Posts Tagged ‘magic mice’

*I decided I needed something to introduce the reader to Ella, when she still doesn’t believe in magic. Here it is.*

Ella Peabody walked home in the twilight, her worn green backpack slung over her shoulders. She walked on the left side of the road, facing traffic, so she noticed when two of the four squad cars of the Fall City PD passed her, apparently headed to a silent alarm. She stopped at the crosswalk in front of Miss Sophy’s home, but not before waving at the figure hidden behind the sheer curtains. Miss Sophy waved back, but didn’t quit spying. No doubt, she was curious about the emergency, too.
Fall City was a remote mountain village, set deep in the Cascades, with a two lane highway in and out, and only seasonal tourist attractions in the form of summer cabins along what was referred to as Fall Lake, but which was little more than a mosquito pond.. There was really no industry of any kind: a little logging, a lot of hunting and fishing in season, some outlying ranches, a dying main street, and one sad little strip mall. The bowling alley still attracted local teams. Cell reception sometimes was lost for days when a good winter storm blew in and the passes were snowed in.
Ella looked both ways and proceeded across the street. She was almost clear of the last lane when a big white van blew past her, going well over the 25 mile-an-hour speed limit and crazily close to the teenager.

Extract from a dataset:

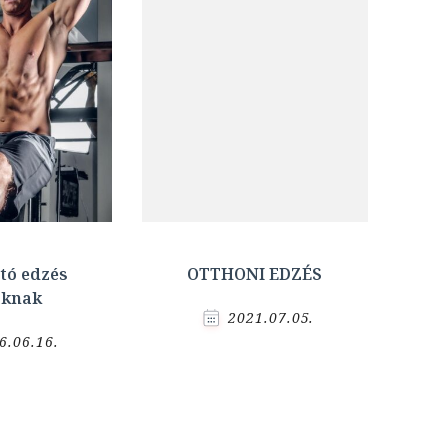
tó edzés
OTTHONI EDZÉS
aknak
2021.07.05.
6.06.16.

“Jerk!” she muttered, too shy to shout it.
Ella wasn’t just shy: she was socially inept, according to her best friend, Billie.
“You spend too much time in the science lab,” Billie would say. “Why don’t you come hang out at the skate park with me and the guys?”
The guys were Dustin (“Dish”) and Gran, Ella and Billie’s childhood friends. Ella had a crush on Dish, but she didn’t dare tell anyone, not even Billie. Billie was a little spitfire, totally out-going, and only a so-so student in school. Billie also already had a date lined up for the Winter Ball, and Ella had – well, nothing. She doubted Dish would ever try to ask her out: she was just ‘one of the guys’.
Fall City had a decent skate park. The city fathers built it to keep teenagers out of trouble, and it worked for some of them. Others hung around at the skate park and smoked cigarettes before leaving to shred sidewalks around abandoned businesses. There was also a dirt BMX bike track that got used by mountain bikers and BMX riders, but it wasn’t sanctioned by the town council and was always in danger of being bulldozed over.
Ella loved Fall City with the sole exception of the widely-held belief that it was a haven for witches and practioners of magic. She once spent an entire summer convincing tourist kids there was no such thing as magic. She did this by setting up a booth at the Farmer’s Market and offering to debunk any magic trick they tried to prove. She’d done quite well, too, much to the amusement of the good citizens of Fall City (most of whom liked their spooky reputation). However, her endeavors had further isolated her from school mates who now looked a little askance when she neared. Ella the Nerd, they called her.
Mr. Gist, who lived four houses down from the Peabody’s, backed out of his driveway so quickly that he nearly hit Ella. She jumped back and was surprised at the angry look on the little man’s face. He was usually such a nice man!
She walked up the long walkway to her home, a late 1800’s Queen Anne, shaking her head. She was still pondering all the odd events when she let herself in and smelled dinner cooking. Lasagna, her favorite. She dropped her back pack and tossed her jacket onto the coat tree near the front door.
“I’m home!”
“Great! Now we can eat!” Her little brother, Aric, pushed himself out of the gaming chair he had been ensconced in. “I’ve had to smell that for, like, an hour. Pure torture.”
Dinner was good, and her parents were in good humor. Ella cleared the table and loaded the dishwasher, before going upstairs to her bedroom to study for her Advanced Science course. She fell asleep in the wee hours of the night.
She dreamed there were distant sirens and someone was walking down the middle of the street, pointing a magic wand at houses and sending them up in flames. Ella wrapped herself in a robe and floated out her bedroom window to the street, and held up her Advanced Science book as if to repel the cloaked stranger.
“Magic does not exist!” she shouted. She shouted and shouted until she woke herself up, mumbling in her sleep and gasping.
“That was weird,” she told her stuffed cat. “Of course magic doesn’t actually exist.”